I was lucky enough to discover The Sense of Music just when I was desperately struggling to find horsey music (in the musical sense) for picked-up gallops in a dance syllabus I was working on. (Interestingly, the fact that the noble horse is a 19th century topic might explain why picked-up gallops are still de rigeur in children’s ballet – it’s a throwback to the topic of the literary horse in the Romantic era. Who knows.)

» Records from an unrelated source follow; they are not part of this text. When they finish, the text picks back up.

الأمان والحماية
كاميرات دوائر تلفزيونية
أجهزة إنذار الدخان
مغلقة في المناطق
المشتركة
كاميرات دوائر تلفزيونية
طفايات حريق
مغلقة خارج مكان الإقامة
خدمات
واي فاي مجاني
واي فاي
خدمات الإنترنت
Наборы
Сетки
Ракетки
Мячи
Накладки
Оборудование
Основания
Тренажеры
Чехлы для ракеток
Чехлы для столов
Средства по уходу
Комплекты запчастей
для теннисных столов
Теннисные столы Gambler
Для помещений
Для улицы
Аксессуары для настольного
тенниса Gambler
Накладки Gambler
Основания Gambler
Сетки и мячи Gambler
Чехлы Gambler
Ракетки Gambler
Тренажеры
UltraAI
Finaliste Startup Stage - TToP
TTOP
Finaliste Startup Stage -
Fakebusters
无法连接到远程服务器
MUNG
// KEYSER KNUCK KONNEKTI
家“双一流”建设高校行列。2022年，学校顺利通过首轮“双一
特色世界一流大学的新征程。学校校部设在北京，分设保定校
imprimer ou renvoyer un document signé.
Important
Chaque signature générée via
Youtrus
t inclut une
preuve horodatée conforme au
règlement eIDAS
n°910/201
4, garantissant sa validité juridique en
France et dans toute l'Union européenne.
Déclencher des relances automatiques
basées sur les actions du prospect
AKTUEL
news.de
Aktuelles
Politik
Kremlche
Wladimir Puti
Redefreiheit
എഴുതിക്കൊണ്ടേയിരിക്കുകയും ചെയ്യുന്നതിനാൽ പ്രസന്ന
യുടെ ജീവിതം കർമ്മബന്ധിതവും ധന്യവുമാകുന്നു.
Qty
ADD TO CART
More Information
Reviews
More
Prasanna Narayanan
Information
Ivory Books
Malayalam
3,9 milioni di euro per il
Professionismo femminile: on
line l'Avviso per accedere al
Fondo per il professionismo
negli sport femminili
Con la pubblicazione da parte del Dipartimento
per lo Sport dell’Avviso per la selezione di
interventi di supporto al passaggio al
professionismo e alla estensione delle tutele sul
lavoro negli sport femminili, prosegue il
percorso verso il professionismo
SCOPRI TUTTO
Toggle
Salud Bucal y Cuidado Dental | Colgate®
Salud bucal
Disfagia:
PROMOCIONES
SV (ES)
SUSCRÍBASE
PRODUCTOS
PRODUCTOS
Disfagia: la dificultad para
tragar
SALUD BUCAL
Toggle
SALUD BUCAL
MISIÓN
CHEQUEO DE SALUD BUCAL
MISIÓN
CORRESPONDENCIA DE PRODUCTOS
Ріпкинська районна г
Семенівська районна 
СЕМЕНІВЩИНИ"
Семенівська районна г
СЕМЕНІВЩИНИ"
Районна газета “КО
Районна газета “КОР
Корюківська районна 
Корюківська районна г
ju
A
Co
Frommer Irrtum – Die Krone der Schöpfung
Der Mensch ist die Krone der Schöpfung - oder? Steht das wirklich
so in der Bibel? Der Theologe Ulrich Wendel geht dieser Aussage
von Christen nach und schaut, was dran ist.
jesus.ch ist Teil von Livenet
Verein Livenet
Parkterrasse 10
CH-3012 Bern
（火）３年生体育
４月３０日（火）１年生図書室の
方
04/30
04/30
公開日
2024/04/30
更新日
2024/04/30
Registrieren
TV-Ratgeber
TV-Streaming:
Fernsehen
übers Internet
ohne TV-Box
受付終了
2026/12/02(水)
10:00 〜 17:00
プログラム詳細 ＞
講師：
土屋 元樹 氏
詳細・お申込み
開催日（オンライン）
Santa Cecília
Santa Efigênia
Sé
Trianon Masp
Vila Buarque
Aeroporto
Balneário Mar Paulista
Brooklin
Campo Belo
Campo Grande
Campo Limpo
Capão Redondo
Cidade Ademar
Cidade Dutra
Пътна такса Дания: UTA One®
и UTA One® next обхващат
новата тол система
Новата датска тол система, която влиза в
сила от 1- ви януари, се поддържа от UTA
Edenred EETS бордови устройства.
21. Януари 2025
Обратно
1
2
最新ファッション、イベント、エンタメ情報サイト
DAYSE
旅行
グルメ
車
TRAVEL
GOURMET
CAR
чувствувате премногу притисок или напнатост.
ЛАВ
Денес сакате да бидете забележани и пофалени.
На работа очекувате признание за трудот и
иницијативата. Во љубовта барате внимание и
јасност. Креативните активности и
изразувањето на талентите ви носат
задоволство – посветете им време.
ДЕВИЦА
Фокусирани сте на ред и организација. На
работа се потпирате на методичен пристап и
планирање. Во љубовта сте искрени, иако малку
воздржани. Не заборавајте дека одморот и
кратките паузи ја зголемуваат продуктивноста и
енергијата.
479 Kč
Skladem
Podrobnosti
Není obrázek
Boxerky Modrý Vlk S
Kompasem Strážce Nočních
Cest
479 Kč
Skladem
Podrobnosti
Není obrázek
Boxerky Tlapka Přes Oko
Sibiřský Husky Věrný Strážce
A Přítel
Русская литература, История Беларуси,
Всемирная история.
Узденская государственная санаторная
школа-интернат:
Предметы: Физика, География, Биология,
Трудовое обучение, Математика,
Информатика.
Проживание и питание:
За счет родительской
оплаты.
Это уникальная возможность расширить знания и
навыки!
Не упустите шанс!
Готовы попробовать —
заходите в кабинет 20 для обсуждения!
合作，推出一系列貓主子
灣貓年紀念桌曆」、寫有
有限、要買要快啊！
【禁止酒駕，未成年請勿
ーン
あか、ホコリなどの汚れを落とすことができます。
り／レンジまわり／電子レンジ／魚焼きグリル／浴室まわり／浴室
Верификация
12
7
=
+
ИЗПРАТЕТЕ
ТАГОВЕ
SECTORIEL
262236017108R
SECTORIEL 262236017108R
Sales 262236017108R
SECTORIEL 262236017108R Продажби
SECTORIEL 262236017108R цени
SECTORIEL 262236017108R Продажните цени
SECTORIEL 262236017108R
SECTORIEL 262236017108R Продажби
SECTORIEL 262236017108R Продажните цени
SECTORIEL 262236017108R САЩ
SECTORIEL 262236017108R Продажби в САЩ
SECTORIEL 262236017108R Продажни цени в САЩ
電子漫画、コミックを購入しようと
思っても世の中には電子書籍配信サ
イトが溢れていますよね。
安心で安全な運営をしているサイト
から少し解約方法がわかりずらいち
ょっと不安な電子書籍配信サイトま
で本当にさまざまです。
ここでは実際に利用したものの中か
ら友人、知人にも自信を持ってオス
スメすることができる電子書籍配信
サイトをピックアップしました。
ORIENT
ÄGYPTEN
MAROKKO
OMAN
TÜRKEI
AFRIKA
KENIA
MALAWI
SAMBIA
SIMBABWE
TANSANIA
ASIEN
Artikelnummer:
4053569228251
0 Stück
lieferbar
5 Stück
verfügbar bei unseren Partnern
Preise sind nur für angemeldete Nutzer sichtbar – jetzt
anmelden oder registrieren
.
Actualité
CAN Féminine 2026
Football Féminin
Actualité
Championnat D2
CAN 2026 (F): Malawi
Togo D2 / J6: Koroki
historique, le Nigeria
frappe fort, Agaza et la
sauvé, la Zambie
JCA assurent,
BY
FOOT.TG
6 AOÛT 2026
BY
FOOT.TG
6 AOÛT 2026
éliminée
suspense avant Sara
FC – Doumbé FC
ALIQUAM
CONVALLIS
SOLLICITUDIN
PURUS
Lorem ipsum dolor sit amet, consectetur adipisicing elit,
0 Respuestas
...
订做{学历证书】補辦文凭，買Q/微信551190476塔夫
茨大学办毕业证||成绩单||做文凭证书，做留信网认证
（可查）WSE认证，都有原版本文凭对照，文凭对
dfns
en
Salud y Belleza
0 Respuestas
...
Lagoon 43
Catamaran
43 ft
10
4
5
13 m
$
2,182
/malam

Here was a person who had wrestled with precisely the same questions as I had, albeit for different reasons, and here, oddly enough, was more useful information about selecting music for dance classes than I have ever read anywhere else. I rushed to buy a related book by Monelle called The Musical Topic: Hunt, Military & Pastoral which goes into extraordinary detail about the those topics in music, and the social, cultural and historical context that gave rise to them.
And to celebrate this bizarre connection between semiotics and picked-up gallops, if you look really closely in the DVD extras of the RAD Pre-Primary in Dance & Primary in Dance where musical co-producer Andrew Holdsworth & I are talking about the process of creating the music for that syllabus, you’ll see that I had placed a copy of The Musical Topic on the MIDI keyboard in the background.
Raymond Monelle was my father. He died on the twelfth of March, and his funeral was yesterday, the 19th. I had told the rector of his church, when he was asking for material for his address at the funeral, that you can find all kinds of interesting bits and pieces if you google him. What he found was your blog, and he quoted it in the funeral address.
My father only had the very vaguest idea of what a blog was, and so he would never have seen what you wrote himself, but he would have been truly delighted to have seen that his work was interesting and helpful to more people than other semioticians. It delighted me, too, and all his family and friends. Thank you for that.